The bill now also includes an amendment requested by Kuhio Lewis, CEO and president of the Council for Native Hawaiian Advancement, that makes the tax exemption available to property owners who participate in direct-lease programs to fire survivors, including his organization’s Kākoʻo Maui Housing and FEMA’s programs.
Language in the bill also was added to ensure that people who may be prohibited from living in their homes next to the burn zones during the Phase 2 cleanup or feel unsafe to do so due to medical conditions or being pregnant would be considered eligible tenants for the landlord to receive the tax exemption.
But one problem is that many owners have booked their units for the upcoming busy season that runs through March.
In written testimony, 30-year Hawaiʻi residents Bob Eaudry and Sande Greene, owners of Ocean Breeze Hideaway in Kīhei, said they are in their 80s and use their vacation rental that they have owned for 23 years as retirement income.
While they support offering tax incentives to people who rent their vacation rentals to those affected by the fire, they donʻt think it is fair to punish those who do not opt to do so.
“We currently have 28 reservations for next year,” they wrote. “In order to convert to long-term rental, we would have to refund thousands of dollars in deposits and destroy our standing with our guests. How could we afford that? We would not make it financially without the vacation rental income and night end up losing our condo and home.”

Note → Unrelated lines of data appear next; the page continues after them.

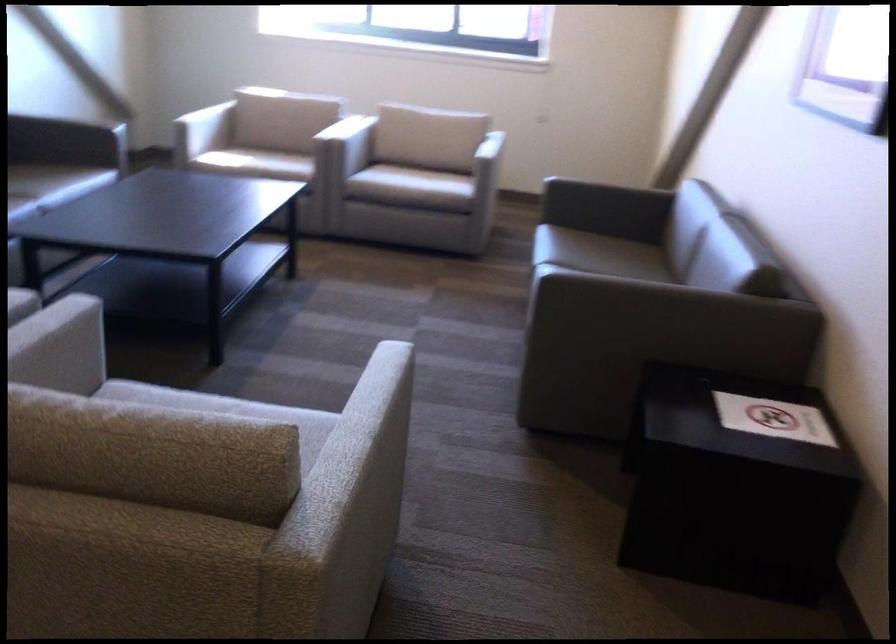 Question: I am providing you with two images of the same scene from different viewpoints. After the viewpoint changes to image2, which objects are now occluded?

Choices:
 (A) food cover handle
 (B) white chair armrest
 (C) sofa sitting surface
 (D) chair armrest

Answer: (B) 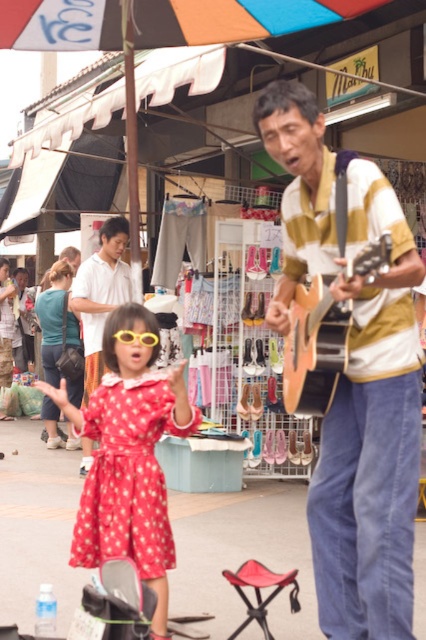 Is point (405, 592) positioned behind point (120, 358)?

No, (405, 592) is in front of (120, 358).

This screenshot has height=640, width=426. Find the location of `wooden acoustic guitar at center`. wooden acoustic guitar at center is located at coordinates (354, 376).

Can you confirm if matte white shirt at upper left is wider than yellow plastic goggles at center?

Yes.

Identify the location of matte white shirt at upper left. The width and height of the screenshot is (426, 640). (100, 294).

Identify the location of matte white shirt at upper left. (100, 294).

Does point (88, 326) lie in front of point (273, 589)?

That is False.

Is matte white shirt at upper left thinner than red fabric stool at lower center?

No, matte white shirt at upper left is not thinner than red fabric stool at lower center.

Is point (85, 403) closer to camera compared to point (279, 579)?

No, (85, 403) is further to viewer.

Locate an element on the screen. The width and height of the screenshot is (426, 640). matte white shirt at upper left is located at coordinates (100, 294). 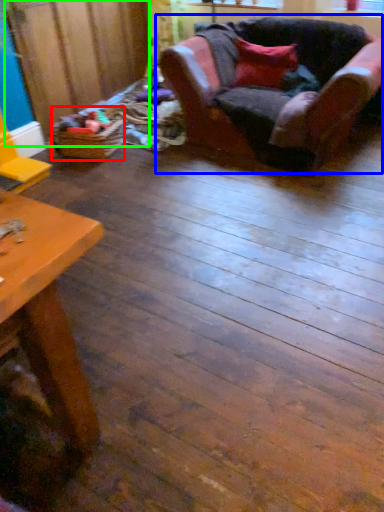 Question: Which object is the farthest from toy (highlighted by a red box)? Choose among these: chair (highlighted by a blue box) or plywood (highlighted by a green box).

Choices:
 (A) chair
 (B) plywood

Answer: (A) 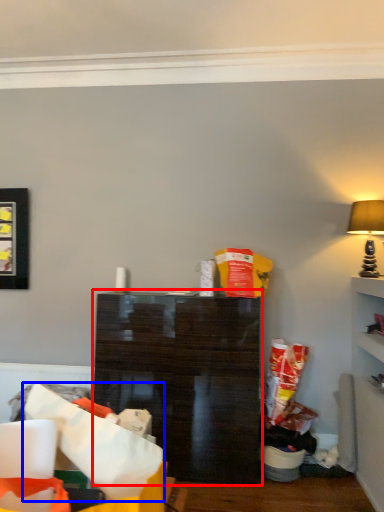 Question: Which object is closer to the camera taking this photo, shelf (highlighted by a red box) or paper bag (highlighted by a blue box)?

Choices:
 (A) shelf
 (B) paper bag

Answer: (B) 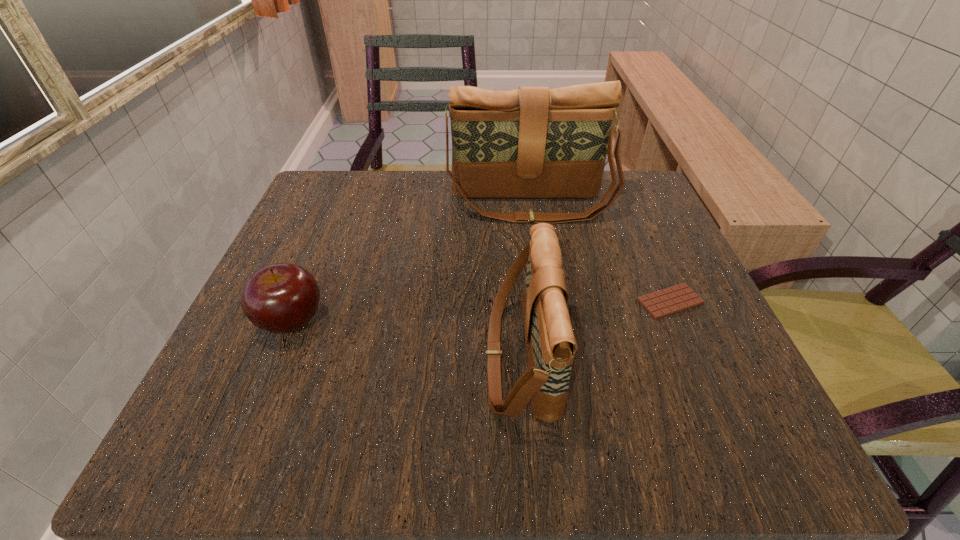 Identify the location of the farther shoulder bag. (532, 142).

Find the location of a particular element. The image size is (960, 540). the taller shoulder bag is located at coordinates (532, 142).

I want to click on the second tallest object, so click(550, 343).

Locate an element on the screen. The image size is (960, 540). the nearer shoulder bag is located at coordinates (550, 343).

Locate an element on the screen. the third tallest object is located at coordinates (280, 298).

In order to click on apple in this screenshot , I will do `click(280, 298)`.

At what (x,y) coordinates should I click in order to perform the action: click on the shortest object. Please return your answer as a coordinate pair (x, y). The width and height of the screenshot is (960, 540). Looking at the image, I should click on (680, 297).

Where is `free space located on the front-facing side of the taller shoulder bag`? free space located on the front-facing side of the taller shoulder bag is located at coordinates (542, 286).

What are the coordinates of `vacant space positioned 0.290m on the front-facing side of the nearer shoulder bag` in the screenshot? It's located at (292, 358).

Find the location of `vacant region located on the front-facing side of the nearer shoulder bag`. vacant region located on the front-facing side of the nearer shoulder bag is located at coordinates (366, 358). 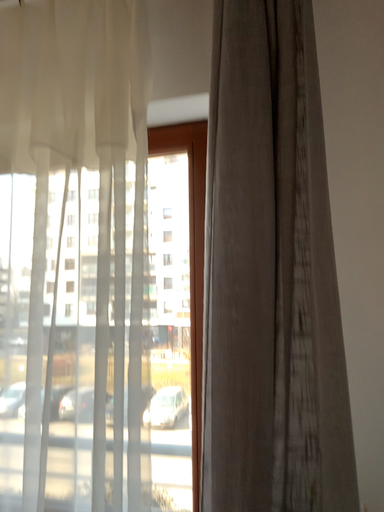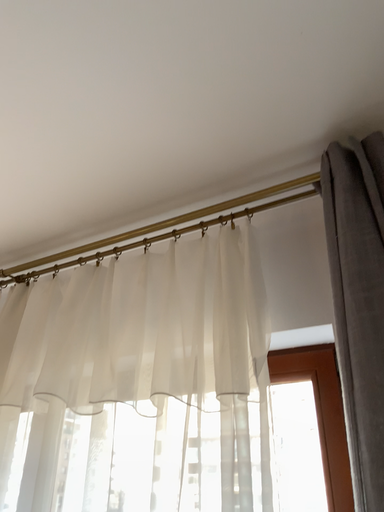 Question: Which way did the camera rotate in the video?

Choices:
 (A) rotated upward
 (B) rotated downward

Answer: (A) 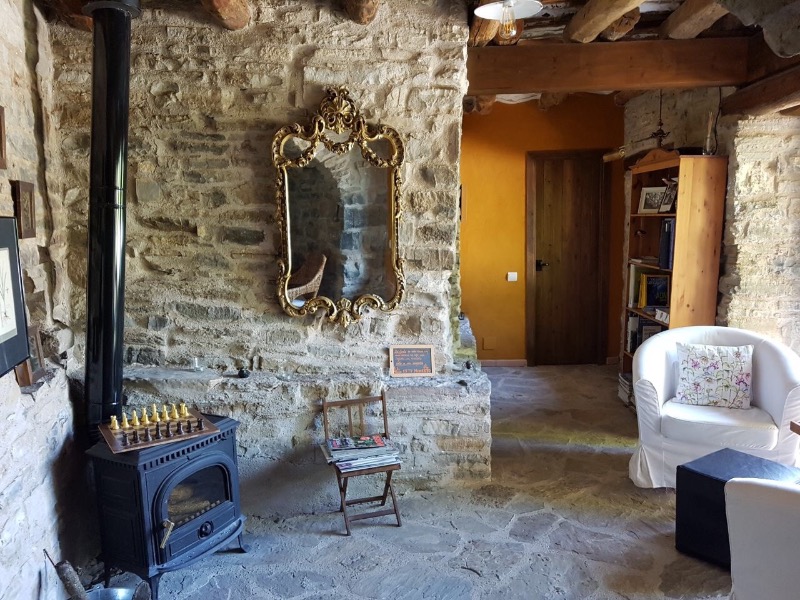 In order to click on wooden folding chair in this screenshot , I will do `click(388, 468)`. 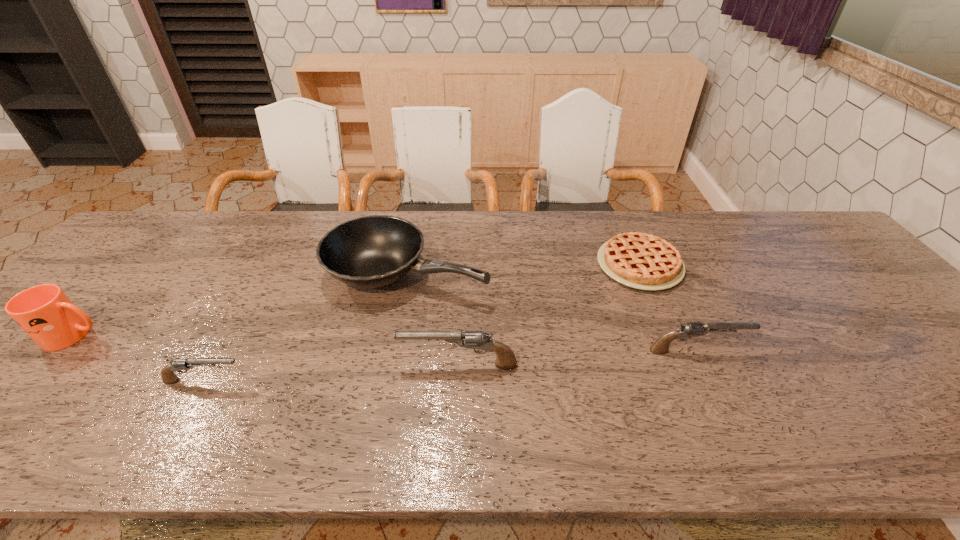 Where is `vacant region located 0.260m aiming along the barrel of the second farthest gun`? vacant region located 0.260m aiming along the barrel of the second farthest gun is located at coordinates (287, 365).

The width and height of the screenshot is (960, 540). I want to click on blank space located aiming along the barrel of the second farthest gun, so tap(265, 365).

Where is `vacant area situated aiming along the barrel of the second farthest gun`? Image resolution: width=960 pixels, height=540 pixels. vacant area situated aiming along the barrel of the second farthest gun is located at coordinates (322, 365).

I want to click on vacant region located aiming along the barrel of the rightmost gun, so click(909, 350).

Find the location of a particular element. The height and width of the screenshot is (540, 960). vacant space located on the left of the pie is located at coordinates (468, 265).

At what (x,y) coordinates should I click in order to perform the action: click on vacant space located 0.190m on the handle side of the leftmost object. Please return your answer as a coordinate pair (x, y). Image resolution: width=960 pixels, height=540 pixels. Looking at the image, I should click on (182, 335).

This screenshot has width=960, height=540. What are the coordinates of `blank space located 0.200m on the right of the frying pan` in the screenshot? It's located at (560, 273).

Image resolution: width=960 pixels, height=540 pixels. Identify the location of pie that is at the far edge. (643, 261).

Locate an element on the screen. This screenshot has height=540, width=960. frying pan that is at the far edge is located at coordinates (368, 252).

Where is `object that is positioned at the near edge`? This screenshot has height=540, width=960. object that is positioned at the near edge is located at coordinates (168, 376).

They added that their guests have contributed both financially and of their vacation time to help out the fire victims.
“It is so tiresome to be constantly vilified,” they wrote.
And they were not alone, Eve Hogan testified that she was told in the elevator to be “shamed” for owning a vacation rental.
“We are not heartless,” she said. “We took in a family of our that’s living in our home right now for free. We bought them a car.”